OK, I can understand “Good morning” as being affectionate. So far so good. But how is “in less than an hour” humiliating? Is it just because the word less is there? Would “in more than an hour” be captivating? Also, it’s nice that the work “Mankind” has an enjoyable tone no matter how it may be used. Then it gets the anger and the fear correct for a little while, but it’s not really clear how the 4th of July not being American anymore is amusing. Every other instance of loss is usually labeled sad. Come on, ToneCheck, how about some consistency?

The Speech From Braveheart:

Aye, fight and you may die. Run and you’ll live — at least a while. And dying in your beds many years from now, would you be willing to trade all the days from this day to that for one chance, just one chance to come back here and tell our enemies that they may take our lives, but they’ll never take our freedom!!!

I wish this speech were actually delivered the way ToneCheck makes it appear. Aye (yay!), fight and you may die (oh no, dying is saaad), run and you’ll live — at least a while (yaaay, living is enjoyable!). And dying in your beds many years from now (awww, death again? But that’s sad!). But they’ll never take our FREEDOOOOM!!! (Ok, yeah, that’s nice. I’m pleased with that.)

I guess this might be one ToneCheck just has to go see to understand.

Martin Luther King Jr.’s “I Have A Dream Speech” – READ HERE:

Joking aside, I would like to clarify that this speech is a definite exception to this otherwise silly list. I don’t intend any disrespect to the speech, which is undoubtedly one of the greatest of all time. I am merely using it to illustrate the flaws with ToneCheck.

Now this is a long speech, and ToneCheck returned way more results than I could unload here. So first, here are some of the moments where I think ToneCheck did a good job at recognizing the tone of the speech, just to be fair to the software:

So those all appear to be as close as the limited vocabulary of ToneCheck can get to matching the legitimate, intended tone of the original “I Have a Dream” speech.

But now, presented with no disrespect to the source material, are what have to be some of the most egregious and possibly offensive misinterpretations of tone I have ever seen:

I don’t know how all these errors even appeared, as some of them seem to have popped up for quite contradictory reasons. Apparently the program didn’t recognize the word “joyous” and decided that passage must have been sad based on the context. But then it saw the word “satisfied” and assumed contented, ignoring the “not” which makes that phrase literally mean the exact opposite of contented. Don’t even get me started on how not amusing the one numbered 6 is, and I am not amused by the fatigue of travel.

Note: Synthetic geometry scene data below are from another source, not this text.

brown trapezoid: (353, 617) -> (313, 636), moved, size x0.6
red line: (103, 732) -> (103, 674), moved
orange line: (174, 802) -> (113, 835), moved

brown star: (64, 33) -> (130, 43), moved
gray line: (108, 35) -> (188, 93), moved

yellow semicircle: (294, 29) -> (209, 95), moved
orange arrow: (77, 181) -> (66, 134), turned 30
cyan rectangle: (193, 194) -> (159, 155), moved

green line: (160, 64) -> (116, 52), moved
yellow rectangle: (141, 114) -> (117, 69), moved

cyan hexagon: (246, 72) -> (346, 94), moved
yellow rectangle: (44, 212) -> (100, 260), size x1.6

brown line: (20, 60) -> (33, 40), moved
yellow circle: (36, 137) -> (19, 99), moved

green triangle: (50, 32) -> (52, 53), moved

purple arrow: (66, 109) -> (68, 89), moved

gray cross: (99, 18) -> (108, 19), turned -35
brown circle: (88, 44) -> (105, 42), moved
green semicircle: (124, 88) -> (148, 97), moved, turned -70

But the bottom set of four, aside from number 70 and some interpretations of 71, just takes the cake. “Jews and Gentiles” … HUMILIATING? “Protestants and Catholics” … SAD? And there are some who would probably be quite displeased to see that use of the Lord’s name labeled with “amusing,” though there admittedly is no word ToneCheck uses that more accurately describes that instant of “thank God Almighty.”

So what have we learned? Well, I learned I haven’t been missing anything by always canceling the Outlook configuration wizard. I also learned that tone is a very tricky thing to detect with an algorithm. Luckily, you don’t have to heed any of ToneCheck’s advice, or else e-mails could get very, very odd. But I eagerly await the day when a company thinks it has a tone-checker that can not only detect tone but suggest changes. Because the things that gets wrong promise to be even funnier.